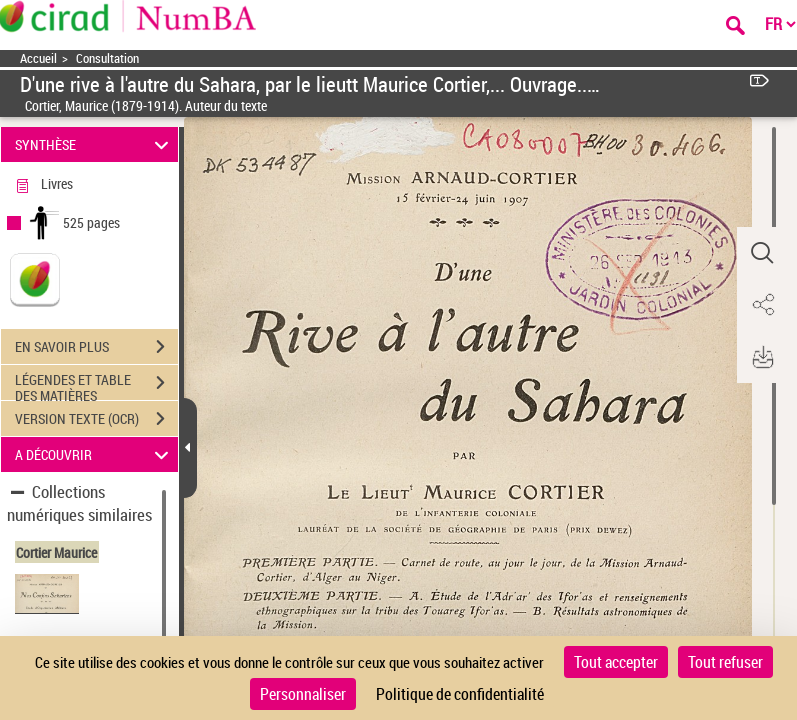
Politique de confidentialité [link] (460, 694)
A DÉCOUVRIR (95, 454)
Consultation (107, 58)
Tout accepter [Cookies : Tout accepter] (616, 662)
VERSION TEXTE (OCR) (96, 419)
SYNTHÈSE (95, 144)
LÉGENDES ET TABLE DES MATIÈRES (96, 385)
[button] (762, 253)
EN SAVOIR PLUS (96, 347)
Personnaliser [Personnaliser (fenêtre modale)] (303, 694)
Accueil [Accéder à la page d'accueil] (38, 58)
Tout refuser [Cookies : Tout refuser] (725, 662)
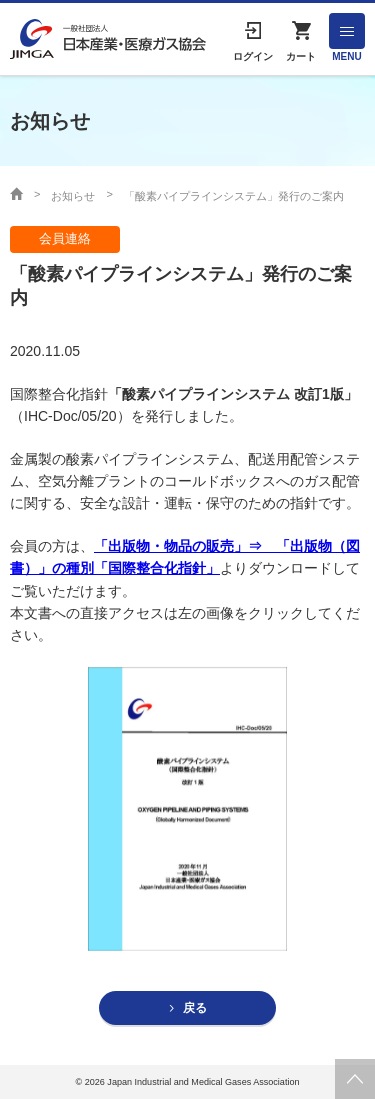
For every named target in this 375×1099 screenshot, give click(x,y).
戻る (195, 1008)
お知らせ (73, 196)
::::
Your task is to copy each line from the material above that includes the word "Tout".

## REPLY
Tout accepter [Cookies : Tout accepter] (616, 662)
Tout refuser [Cookies : Tout refuser] (725, 662)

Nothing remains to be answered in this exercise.